> **What you will do**: Copy each line containing the word "Santos" from the records that follow, please.

> **Study material**:
───

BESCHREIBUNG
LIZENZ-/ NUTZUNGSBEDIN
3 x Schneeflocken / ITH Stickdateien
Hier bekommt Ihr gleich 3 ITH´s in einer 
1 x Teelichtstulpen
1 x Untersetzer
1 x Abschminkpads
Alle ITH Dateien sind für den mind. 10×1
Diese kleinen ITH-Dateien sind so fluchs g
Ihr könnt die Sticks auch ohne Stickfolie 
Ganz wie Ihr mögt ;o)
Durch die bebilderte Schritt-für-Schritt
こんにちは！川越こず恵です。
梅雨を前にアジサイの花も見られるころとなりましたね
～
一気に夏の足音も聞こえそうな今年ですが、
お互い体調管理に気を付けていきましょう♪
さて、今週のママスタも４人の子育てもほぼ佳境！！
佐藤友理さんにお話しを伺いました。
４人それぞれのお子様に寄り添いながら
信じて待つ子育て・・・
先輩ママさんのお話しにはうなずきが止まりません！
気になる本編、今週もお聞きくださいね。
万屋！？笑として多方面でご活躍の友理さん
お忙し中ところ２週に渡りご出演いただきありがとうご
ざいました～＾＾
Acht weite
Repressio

───

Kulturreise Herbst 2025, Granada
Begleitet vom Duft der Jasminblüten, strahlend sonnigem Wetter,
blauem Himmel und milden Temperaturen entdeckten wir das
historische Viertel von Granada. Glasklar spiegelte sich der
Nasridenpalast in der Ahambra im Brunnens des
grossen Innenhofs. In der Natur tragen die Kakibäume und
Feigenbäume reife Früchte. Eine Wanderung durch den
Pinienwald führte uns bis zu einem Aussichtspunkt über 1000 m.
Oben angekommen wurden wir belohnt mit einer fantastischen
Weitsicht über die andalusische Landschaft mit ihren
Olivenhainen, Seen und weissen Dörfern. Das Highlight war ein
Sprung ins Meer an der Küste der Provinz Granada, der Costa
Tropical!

───

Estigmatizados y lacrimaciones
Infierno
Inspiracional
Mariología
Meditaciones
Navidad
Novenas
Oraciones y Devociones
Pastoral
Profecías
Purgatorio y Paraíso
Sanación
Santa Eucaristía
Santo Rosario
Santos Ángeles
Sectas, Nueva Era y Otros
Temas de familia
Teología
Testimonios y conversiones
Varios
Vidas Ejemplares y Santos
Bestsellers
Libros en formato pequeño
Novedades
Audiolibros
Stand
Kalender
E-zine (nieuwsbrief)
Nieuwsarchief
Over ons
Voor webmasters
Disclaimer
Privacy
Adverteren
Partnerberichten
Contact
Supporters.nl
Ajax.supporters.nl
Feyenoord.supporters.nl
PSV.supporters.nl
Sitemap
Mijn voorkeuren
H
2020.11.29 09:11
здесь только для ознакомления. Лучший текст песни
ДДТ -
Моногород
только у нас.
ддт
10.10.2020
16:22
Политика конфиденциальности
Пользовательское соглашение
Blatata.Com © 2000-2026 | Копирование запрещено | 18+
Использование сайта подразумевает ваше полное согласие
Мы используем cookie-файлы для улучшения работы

───

> **Response**:
Santos Ángeles
Vidas Ejemplares y Santos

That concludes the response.